Ross now owns 95 percent of the team and the stadium and 50 percent of the surrounding land. Huizenga, who maintains his attachment to the team calling the sale “bittersweet,” is hanging onto 5 percent of the team and stadium and half the land. Total value of the deal: $1.1 billion.
But with Tuesday’s deal, Huizenga gave up his last majority ownership in a South Florida sports franchise. In the 1990s, Huizenga owned three teams: the Dolphins, Marlins and Panthers. Huizenga brought both baseball and hockey to the region.
Tuesday began a new era. That wasn’t lost in Ross, a New York real estate developer and part-time Palm Beach resident.
“The United States is entering into a new climate, a new opportunity,” Ross said when asked about the sale being completed the same day Obama took office. “And I saw myself, being able to enter into a new opportunity for me that was very exciting, and I’ve always dreamt of.”
Ross wouldn't discuss the financial structure of the deal, but sources say Huizenga is holding a note on the transaction and allowing Ross to owe him a portion of the balance. He says he has been pursuing investors to buy a stake in the team.
"I always wanted to have a few people join me. And in these times, no one has joined me at this point in time," Ross said adding he is still talking with a few potential investors.
Ross didn’t reveal much about how he intends to run the Dolphins, other than he hopes to build on Huizenga’s legacy. He vowed not to increase ticket prices next season, saying now, in a struggling economy, was not the time to raise prices.
He said he plans to alter the game-day experience, but he didn't offer any details. He’ll examine the stadium and business side of the operation and the possibility for additional renovations or development, he said.
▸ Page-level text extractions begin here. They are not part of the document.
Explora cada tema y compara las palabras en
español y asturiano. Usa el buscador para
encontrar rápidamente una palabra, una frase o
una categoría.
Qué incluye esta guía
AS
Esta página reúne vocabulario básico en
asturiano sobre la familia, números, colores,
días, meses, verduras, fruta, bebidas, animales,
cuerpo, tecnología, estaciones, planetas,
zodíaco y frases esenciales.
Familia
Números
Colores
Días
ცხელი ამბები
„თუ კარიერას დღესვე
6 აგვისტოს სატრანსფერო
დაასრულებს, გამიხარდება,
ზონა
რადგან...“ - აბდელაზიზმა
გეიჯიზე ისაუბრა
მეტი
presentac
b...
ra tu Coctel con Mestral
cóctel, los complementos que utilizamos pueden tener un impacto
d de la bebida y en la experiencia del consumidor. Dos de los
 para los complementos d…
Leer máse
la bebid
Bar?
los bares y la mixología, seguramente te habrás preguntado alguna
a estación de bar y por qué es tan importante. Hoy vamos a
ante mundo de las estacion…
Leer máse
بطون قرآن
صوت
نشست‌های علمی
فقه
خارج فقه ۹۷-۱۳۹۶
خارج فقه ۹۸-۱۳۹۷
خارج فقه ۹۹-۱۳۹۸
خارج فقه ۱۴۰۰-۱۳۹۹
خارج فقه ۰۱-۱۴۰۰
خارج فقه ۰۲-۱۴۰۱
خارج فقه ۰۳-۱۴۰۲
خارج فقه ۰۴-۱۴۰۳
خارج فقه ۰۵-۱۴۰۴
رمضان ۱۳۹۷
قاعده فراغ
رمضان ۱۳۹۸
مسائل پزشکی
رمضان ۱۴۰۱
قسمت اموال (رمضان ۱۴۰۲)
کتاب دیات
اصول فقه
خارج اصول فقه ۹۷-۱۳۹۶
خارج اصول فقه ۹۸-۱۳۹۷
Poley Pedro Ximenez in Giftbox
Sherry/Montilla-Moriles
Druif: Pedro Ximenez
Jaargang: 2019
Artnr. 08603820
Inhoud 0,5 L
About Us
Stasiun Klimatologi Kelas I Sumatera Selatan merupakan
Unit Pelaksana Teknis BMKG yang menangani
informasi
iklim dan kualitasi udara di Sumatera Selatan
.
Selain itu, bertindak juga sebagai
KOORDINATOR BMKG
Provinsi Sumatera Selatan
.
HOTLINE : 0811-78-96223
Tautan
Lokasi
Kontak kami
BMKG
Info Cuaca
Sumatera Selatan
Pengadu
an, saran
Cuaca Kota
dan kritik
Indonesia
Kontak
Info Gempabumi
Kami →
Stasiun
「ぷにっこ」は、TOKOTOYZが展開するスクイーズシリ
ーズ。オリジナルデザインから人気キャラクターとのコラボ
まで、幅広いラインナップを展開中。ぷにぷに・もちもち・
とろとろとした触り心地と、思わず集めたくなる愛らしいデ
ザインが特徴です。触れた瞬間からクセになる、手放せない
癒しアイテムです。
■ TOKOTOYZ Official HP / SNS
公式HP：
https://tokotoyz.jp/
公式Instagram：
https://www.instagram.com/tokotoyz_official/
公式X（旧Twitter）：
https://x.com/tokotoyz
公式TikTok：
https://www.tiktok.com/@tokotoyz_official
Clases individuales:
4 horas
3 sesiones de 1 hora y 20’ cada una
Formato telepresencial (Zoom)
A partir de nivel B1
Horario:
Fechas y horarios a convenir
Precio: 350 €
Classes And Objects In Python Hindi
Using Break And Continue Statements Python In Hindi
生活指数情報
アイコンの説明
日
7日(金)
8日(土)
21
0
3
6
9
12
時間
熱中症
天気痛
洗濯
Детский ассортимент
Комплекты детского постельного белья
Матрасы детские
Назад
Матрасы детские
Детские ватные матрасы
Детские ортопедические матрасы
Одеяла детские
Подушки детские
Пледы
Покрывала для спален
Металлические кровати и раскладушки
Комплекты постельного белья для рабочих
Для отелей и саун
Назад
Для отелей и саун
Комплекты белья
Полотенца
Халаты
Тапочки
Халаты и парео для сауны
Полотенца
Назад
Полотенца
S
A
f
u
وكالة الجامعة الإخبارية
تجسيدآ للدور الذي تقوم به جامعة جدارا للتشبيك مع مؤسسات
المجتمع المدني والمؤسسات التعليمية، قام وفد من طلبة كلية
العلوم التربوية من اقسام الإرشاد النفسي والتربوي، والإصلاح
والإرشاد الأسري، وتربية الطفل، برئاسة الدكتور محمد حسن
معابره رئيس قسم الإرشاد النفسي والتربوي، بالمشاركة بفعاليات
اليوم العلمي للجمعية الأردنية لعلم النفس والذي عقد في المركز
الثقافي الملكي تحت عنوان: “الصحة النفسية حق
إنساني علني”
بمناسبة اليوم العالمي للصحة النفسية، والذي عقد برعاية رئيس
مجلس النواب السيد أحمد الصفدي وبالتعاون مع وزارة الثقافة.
“We’re really looking into all of that and seeing the pricing of all of that and how we might put that together, but I’m examining every aspect of the business,” Ross said.
He said he never intended to offer a job to friend and former Kansas City Chiefs general manager Carl Peterson, who Ross invited to join him at the Dolphins-Baltimore Ravens playoff game.
He is still talking about former USTA CEO Arlen Kantarian possibly joining the team as a business side executive, but “there is no deal.”
And he offered some welcome news to those of us still in the newspaper business:
“When you love a sport which I do, I love all sports and am constantly reading the sports pages,” he said. “Even today, when I read the paper and I read a couple of them, the first section I go to is the sports section. You can’t get that out of your system no matter what you’re doing. I was brought up always wanting to be involved with sports, it’s always a dream. Since I wasn’t going to make it as a player, it was a dream to become an owner.”